On Friday, Valentino took over a fairly hefty chunk of Rome to stage an Autumn/Winter 2022 couture show that seemed to sweep through the whole city for inspiration and scoop up half its occupants as the audience. Windows were flung open on the Piazza di Spagna, Romans leaning out for a bird-eye view of the proceedings as a flow of figures streamed down the travertine marble staircases of the Spanish steps in the lingering sunset. Valentino’s Pierpaolo Piccioli had invited them all, plastering the city with posters asking them to come and see his latest wares – in Carravaggio colours, with fabrics sculpted like Bernini busts.
That’s the thing about Rome – the references are ceaselessly rich, the vistas spectacular, the inspirations boundless. Piccioli is a quintessentially Roman designer, honestly – he’s never afraid of a grand gesture, “the extravaganza of couture,” as he often terms it. And Valentino, of course, is part of the heritage of Rome itself: more than any other house, it encapsulates and celebrates the Alta Moda, Rome’s counterpart to the Parisian haute couture which, last century, offered serious competition to the fashion capital. A few practitioners still remain – but Valentino is the boss.

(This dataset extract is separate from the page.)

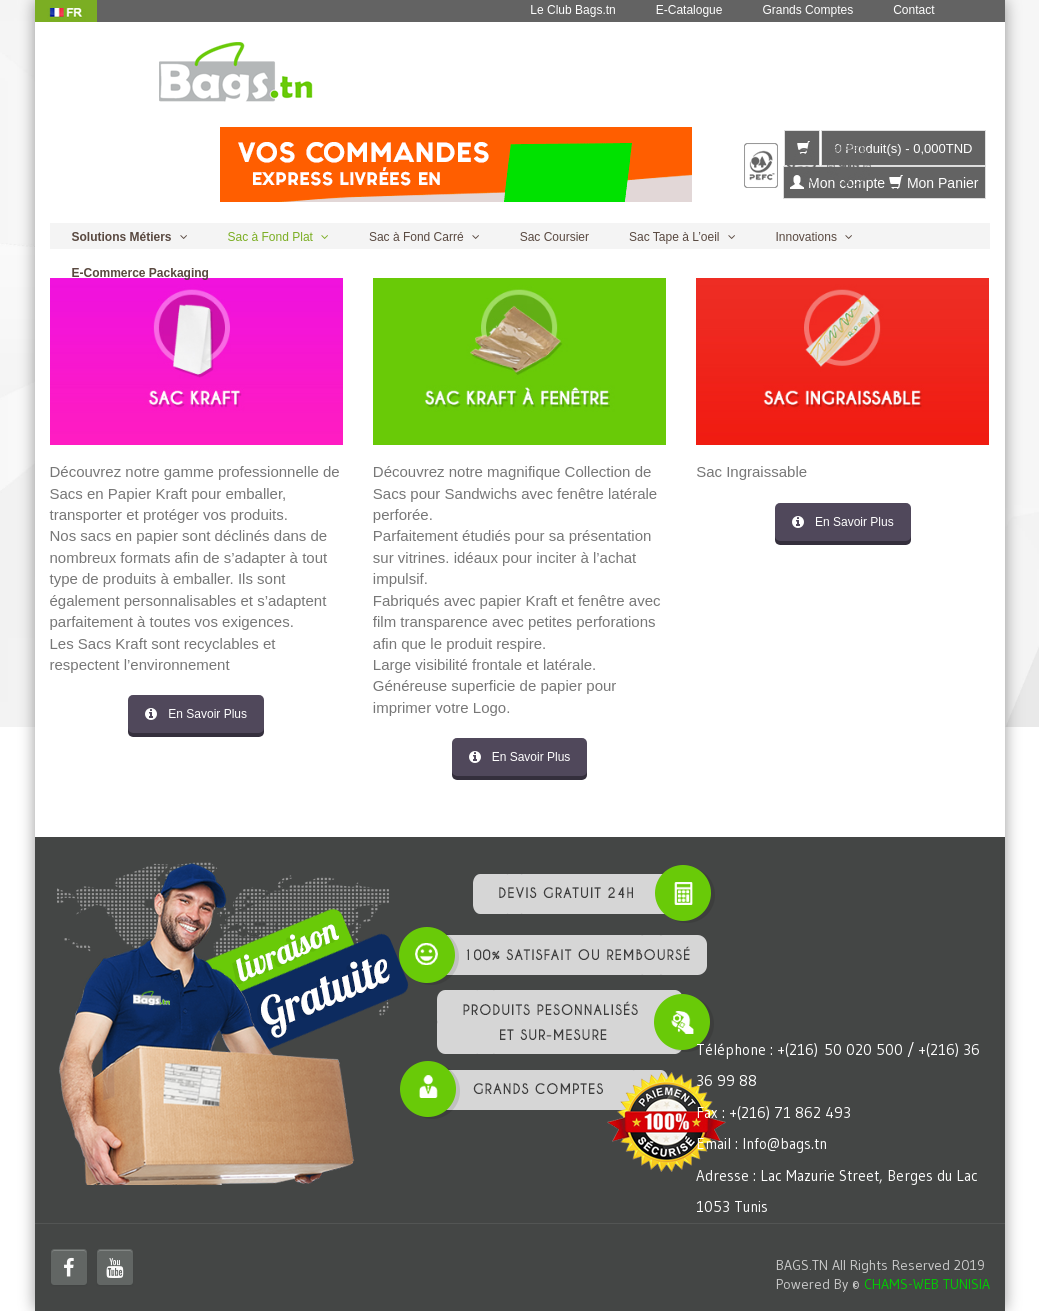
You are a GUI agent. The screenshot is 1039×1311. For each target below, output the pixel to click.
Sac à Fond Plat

This collection demonstrated exactly why. It was a simultaneous paean to history and to the future, to the designer’s eye and the atelier’s hand – which, generally, exist in splendid isolation in the couture. Piccioli is a rare breed in that he can stun with technique while also impressing with inspiration – it’s not about counting ruffles, or cooing over precision stitching, or enumerating the hours of craft taken to make a dress, although all are evident. And it isn’t about resurrecting history – although, often, Piccioli manages to do that, conjuring up the golden age when couture was king in the mid-century, ringing in the changes and influencing fashion at every level. Piccioli’s couture does that, you see. But his aim is simultaneously simpler, and more lofty. He just wants to take your breath away.
The Valentino show did just that. Your breath was bated, first of all, as the models began their descent: there’s 135 steps to navigate, in ball gowns and headpieces and rich trappings that summoned imagery of renaissance grandees in high pageantry. And, indeed, this was like a series of fabulous portraits come to life, with its focus on singularity and uniqueness rather than narrative thread. How to relate a fluoro orange hooded cape with an aureole of feathers around the face, to a sweet red chiffon dress with rose petals clustered across the breast, to a menswear look of spearmint trousers, tugged-out white tank top and a great trailing mass of claret silk bubbled into an evening jacket? There’s something that unites them in their joyous use of colour, for sure – one of Piccioli’s signatures, certainly a strength. But otherwise they are connected only in their disparity, as individual as the figures who wore them.
Couture is always about individuality, you could say – by its very nature every garment is crafted as a pure one-off, not so much engineered to a client’s specifications and body as entirely born from them. Yet Piccioli has pointedly championed this notion across his collections, especially over the past 12 months – last July in Venice it was a show dedicated to the individual styles of a bevvy of artists, this January a celebration of an array of different body types beyond the traditionally rail-thin models of the couture cabine. Those two approaches perhaps fused in this latest collection, which was also something of an homage to Piccioli’s 23 years at Valentino, spanning his own style and embracing that of its founder Valentino Garavani. “A personal story,” is how Piccioli described it. “The conversation with Valentino, how much of him is in me and how much I returned.” It was reflective and reflexive, and also refractive – ideas of Valentino’s past bounced through Piccioli’s particular perspective, to come up with something new. And so a bouncy dance dress with a skirt whirled into roses that Valentino created in 1959 – the first example of the famous Valentino red, incidentally – inspired the opening look, a bubble of gargantuan silk flowers that seemed to gobble up the body of the model bar two slender legs. Stems, as they called them back in 1959.
It was a gorgeous display, masterly in its display of finery – but it also connected deeper. Piccioli’s Valentino shows celebrate models of every shape, nationality and gender description. It is a diverse description of beauty that descended the steps, a vision of an all-embracing present that Piccioli said was the real power of his work. The ability to bring these people together, in that place, and project that image. “I have to be a witness to my time,” he stated. With shows like this, he’s helping to fashion them – and his vision is much wider than the clothes.